Dataset entries:
########################################

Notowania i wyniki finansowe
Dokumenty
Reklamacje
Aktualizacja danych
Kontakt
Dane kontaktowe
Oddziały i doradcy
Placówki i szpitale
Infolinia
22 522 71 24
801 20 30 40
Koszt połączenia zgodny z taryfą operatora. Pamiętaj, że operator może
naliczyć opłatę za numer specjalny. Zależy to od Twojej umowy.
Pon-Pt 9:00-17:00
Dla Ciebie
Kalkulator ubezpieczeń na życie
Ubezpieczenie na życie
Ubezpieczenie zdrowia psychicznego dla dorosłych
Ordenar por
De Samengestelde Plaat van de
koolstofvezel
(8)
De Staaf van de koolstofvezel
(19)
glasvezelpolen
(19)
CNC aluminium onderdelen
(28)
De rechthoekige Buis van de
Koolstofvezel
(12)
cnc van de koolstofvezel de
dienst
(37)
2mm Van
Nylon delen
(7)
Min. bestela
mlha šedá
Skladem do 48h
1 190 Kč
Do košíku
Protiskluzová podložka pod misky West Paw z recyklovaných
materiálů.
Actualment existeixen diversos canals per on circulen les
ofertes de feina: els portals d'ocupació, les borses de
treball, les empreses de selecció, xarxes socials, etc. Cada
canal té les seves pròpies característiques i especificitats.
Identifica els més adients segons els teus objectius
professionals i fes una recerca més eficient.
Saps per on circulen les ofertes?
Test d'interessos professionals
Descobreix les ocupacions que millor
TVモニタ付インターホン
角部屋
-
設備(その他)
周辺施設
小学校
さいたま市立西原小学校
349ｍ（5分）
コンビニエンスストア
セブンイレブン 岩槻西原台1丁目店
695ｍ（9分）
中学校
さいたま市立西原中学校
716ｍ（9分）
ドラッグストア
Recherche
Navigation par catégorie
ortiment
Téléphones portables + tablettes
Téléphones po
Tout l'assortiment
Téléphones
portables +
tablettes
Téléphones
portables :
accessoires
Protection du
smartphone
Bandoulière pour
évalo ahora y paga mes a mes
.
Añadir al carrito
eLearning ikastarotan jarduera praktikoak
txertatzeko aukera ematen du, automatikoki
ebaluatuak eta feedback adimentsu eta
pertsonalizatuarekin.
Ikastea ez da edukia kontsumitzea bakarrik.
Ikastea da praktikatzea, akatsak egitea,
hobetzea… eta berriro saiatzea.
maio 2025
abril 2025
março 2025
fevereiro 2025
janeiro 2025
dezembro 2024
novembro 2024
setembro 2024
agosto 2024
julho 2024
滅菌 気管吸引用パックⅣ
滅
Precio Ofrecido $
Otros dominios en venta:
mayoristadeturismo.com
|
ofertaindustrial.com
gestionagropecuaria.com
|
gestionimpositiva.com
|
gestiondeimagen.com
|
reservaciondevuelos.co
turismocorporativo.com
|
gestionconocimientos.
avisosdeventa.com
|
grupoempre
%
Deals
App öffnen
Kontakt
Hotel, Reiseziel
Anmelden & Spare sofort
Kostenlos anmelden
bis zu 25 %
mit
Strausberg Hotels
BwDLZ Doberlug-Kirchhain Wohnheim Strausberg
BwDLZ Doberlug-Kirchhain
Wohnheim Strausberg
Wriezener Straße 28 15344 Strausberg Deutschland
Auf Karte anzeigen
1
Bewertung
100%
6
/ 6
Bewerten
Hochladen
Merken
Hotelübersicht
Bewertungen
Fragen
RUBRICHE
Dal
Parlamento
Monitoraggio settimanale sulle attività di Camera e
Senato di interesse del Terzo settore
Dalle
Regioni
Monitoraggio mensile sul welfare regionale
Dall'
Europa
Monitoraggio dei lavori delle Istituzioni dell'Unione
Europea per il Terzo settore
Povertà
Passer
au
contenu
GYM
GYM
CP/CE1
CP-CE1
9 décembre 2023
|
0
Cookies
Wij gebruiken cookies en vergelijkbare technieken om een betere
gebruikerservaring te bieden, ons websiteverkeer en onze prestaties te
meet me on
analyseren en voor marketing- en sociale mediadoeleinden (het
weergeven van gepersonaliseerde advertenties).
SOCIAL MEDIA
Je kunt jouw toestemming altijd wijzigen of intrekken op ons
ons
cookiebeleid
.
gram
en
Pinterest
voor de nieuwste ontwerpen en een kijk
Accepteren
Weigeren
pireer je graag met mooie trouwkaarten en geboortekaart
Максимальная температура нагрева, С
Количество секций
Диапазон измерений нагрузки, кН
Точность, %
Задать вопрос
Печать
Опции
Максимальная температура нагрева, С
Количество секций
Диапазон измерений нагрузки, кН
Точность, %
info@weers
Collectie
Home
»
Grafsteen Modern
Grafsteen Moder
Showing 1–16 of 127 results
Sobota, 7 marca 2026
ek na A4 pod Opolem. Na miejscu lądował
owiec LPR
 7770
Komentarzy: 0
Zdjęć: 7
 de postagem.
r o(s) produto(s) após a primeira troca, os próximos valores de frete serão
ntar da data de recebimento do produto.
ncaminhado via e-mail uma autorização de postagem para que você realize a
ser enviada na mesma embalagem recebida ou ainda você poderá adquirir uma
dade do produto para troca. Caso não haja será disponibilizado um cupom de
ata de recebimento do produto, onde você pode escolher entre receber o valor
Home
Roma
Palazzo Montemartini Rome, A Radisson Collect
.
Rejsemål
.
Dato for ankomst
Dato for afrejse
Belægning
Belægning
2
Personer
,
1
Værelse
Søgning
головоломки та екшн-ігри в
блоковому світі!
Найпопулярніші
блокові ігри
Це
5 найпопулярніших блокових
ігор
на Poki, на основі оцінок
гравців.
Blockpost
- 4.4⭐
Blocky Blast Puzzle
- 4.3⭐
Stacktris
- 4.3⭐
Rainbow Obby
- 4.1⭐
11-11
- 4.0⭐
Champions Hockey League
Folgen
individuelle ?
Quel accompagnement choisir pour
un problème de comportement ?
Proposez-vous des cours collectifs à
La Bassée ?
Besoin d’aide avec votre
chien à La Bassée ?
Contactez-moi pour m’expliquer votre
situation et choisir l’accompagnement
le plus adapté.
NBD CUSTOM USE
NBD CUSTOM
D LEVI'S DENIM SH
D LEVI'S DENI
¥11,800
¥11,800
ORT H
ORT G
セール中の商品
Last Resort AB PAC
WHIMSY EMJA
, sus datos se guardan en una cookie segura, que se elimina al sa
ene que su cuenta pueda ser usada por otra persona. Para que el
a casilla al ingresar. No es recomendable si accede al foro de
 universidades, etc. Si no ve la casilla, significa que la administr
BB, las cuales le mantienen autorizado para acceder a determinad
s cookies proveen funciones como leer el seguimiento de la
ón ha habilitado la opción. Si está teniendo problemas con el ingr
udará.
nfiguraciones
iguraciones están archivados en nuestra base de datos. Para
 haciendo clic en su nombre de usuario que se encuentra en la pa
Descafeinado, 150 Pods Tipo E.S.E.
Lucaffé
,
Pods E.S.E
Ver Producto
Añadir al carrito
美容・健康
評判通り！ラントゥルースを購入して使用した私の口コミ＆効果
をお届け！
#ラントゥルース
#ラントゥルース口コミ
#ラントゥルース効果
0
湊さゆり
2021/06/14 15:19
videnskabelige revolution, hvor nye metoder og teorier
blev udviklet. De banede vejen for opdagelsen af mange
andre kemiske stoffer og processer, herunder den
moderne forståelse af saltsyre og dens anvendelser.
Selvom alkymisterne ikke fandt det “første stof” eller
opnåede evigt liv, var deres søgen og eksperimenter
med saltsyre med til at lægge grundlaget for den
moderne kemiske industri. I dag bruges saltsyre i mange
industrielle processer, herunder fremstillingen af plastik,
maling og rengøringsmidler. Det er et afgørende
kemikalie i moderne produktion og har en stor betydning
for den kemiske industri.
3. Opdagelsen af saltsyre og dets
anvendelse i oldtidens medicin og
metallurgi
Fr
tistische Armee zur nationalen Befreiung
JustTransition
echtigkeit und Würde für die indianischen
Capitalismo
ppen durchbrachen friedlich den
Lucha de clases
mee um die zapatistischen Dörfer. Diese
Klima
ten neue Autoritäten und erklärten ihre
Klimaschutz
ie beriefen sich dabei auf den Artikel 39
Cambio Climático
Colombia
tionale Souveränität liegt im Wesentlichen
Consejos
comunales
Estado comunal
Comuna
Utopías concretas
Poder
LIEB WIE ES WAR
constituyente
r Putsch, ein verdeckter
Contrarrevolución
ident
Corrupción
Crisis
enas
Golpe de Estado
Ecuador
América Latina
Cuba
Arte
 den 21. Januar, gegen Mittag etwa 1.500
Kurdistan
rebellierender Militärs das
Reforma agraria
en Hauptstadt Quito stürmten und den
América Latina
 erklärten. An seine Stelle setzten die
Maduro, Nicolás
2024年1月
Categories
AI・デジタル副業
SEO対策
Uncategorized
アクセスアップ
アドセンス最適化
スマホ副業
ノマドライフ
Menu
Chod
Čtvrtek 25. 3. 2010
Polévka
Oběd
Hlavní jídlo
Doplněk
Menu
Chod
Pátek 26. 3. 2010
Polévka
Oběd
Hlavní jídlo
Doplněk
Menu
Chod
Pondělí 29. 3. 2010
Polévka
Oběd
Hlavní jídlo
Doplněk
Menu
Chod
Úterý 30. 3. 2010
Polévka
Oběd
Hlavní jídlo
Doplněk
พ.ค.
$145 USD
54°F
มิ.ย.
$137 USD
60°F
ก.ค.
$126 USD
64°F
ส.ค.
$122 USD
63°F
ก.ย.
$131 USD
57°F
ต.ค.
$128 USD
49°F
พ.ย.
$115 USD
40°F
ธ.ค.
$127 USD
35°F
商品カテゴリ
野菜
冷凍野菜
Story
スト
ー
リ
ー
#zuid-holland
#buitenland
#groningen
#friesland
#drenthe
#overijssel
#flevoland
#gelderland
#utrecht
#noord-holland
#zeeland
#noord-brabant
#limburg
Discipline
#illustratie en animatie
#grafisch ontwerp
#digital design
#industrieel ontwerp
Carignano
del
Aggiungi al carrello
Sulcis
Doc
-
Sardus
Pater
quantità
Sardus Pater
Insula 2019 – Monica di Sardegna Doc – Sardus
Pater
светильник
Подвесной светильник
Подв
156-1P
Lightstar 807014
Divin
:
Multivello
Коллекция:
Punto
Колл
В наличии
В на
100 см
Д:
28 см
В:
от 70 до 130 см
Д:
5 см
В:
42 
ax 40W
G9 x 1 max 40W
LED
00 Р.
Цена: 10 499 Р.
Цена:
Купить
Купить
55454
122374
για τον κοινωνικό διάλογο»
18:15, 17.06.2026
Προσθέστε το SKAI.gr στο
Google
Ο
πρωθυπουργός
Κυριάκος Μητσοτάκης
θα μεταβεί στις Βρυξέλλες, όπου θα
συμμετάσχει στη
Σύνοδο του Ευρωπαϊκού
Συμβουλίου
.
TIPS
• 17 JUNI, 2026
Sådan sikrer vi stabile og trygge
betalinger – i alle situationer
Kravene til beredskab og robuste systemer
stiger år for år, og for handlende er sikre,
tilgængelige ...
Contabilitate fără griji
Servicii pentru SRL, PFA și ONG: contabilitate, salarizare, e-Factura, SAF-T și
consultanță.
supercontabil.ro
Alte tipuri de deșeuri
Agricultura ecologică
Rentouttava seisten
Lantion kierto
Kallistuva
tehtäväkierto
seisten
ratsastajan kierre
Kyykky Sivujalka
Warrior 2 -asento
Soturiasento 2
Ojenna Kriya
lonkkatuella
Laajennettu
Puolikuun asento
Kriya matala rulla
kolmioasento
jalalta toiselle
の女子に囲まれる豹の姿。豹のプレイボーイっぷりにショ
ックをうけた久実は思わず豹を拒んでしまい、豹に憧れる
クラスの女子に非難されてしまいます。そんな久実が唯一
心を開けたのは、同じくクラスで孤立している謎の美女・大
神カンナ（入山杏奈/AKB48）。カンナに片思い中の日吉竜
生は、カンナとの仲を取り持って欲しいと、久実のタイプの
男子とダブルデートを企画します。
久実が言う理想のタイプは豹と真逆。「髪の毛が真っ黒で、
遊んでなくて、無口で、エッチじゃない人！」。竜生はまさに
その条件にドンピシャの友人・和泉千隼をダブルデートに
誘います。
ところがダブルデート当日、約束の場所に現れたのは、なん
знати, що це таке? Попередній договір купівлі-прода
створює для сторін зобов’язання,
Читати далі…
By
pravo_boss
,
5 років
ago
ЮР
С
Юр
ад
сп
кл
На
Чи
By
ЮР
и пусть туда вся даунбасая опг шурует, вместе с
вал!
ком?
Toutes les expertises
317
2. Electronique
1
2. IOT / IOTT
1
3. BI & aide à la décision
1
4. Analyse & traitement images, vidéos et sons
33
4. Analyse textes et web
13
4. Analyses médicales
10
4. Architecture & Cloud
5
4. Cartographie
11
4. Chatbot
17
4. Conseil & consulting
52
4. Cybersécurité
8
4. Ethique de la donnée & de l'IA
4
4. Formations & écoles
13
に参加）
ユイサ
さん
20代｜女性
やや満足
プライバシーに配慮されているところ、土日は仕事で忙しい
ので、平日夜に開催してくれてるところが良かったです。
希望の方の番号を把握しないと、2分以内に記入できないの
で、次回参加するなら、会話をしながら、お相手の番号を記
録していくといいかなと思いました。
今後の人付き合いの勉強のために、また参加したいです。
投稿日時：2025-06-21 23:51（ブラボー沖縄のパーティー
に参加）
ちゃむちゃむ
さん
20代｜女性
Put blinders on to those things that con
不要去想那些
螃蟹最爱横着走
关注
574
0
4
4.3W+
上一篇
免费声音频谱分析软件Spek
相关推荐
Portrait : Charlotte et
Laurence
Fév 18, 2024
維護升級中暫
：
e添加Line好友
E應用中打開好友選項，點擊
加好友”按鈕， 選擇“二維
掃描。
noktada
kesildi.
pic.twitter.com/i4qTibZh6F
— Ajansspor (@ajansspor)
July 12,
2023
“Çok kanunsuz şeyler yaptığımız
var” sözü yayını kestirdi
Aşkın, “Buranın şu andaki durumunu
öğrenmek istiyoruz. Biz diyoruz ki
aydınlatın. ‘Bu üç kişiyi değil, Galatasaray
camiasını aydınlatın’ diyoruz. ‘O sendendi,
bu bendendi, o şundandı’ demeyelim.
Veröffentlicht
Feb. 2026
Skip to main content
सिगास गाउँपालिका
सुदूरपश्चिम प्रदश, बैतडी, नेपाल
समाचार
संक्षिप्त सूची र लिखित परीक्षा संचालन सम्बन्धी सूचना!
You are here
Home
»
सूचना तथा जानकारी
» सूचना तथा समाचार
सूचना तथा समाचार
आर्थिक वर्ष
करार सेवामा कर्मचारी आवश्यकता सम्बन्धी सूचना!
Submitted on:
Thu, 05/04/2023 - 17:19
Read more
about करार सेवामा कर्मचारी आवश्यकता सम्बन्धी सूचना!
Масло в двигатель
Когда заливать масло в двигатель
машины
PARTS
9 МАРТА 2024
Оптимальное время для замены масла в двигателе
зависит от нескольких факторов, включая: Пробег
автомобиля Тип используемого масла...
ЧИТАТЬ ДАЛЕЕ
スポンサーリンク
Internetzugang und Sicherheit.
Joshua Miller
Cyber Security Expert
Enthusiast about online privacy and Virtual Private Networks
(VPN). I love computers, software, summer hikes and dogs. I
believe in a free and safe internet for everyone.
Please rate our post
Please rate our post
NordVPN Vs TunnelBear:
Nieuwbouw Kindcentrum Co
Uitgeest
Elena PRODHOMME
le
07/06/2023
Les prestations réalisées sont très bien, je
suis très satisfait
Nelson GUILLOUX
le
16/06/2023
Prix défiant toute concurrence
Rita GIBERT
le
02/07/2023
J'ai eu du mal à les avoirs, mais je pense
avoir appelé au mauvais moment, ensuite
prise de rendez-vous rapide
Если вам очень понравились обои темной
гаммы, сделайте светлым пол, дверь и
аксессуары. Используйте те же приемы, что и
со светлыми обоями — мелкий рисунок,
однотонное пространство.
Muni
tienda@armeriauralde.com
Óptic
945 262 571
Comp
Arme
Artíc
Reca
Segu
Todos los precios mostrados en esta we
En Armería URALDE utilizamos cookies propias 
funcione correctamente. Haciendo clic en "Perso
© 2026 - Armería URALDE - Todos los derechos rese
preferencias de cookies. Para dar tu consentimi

########################################

What is needed: From the records above, print exactly the lines that run from the line with "hobetzea… eta berriro saiatzea." to the line with "Wij gebruiken cookies", inclusive.

Solution for this task:
hobetzea… eta berriro saiatzea.
maio 2025
abril 2025
março 2025
fevereiro 2025
janeiro 2025
dezembro 2024
novembro 2024
setembro 2024
agosto 2024
julho 2024
滅菌 気管吸引用パックⅣ
滅
Precio Ofrecido $
Otros dominios en venta:
mayoristadeturismo.com
|
ofertaindustrial.com
gestionagropecuaria.com
|
gestionimpositiva.com
|
gestiondeimagen.com
|
reservaciondevuelos.co
turismocorporativo.com
|
gestionconocimientos.
avisosdeventa.com
|
grupoempre
%
Deals
App öffnen
Kontakt
Hotel, Reiseziel
Anmelden & Spare sofort
Kostenlos anmelden
bis zu 25 %
mit
Strausberg Hotels
BwDLZ Doberlug-Kirchhain Wohnheim Strausberg
BwDLZ Doberlug-Kirchhain
Wohnheim Strausberg
Wriezener Straße 28 15344 Strausberg Deutschland
Auf Karte anzeigen
1
Bewertung
100%
6
/ 6
Bewerten
Hochladen
Merken
Hotelübersicht
Bewertungen
Fragen
RUBRICHE
Dal
Parlamento
Monitoraggio settimanale sulle attività di Camera e
Senato di interesse del Terzo settore
Dalle
Regioni
Monitoraggio mensile sul welfare regionale
Dall'
Europa
Monitoraggio dei lavori delle Istituzioni dell'Unione
Europea per il Terzo settore
Povertà
Passer
au
contenu
GYM
GYM
CP/CE1
CP-CE1
9 décembre 2023
|
0
Cookies
Wij gebruiken cookies en vergelijkbare technieken om een betere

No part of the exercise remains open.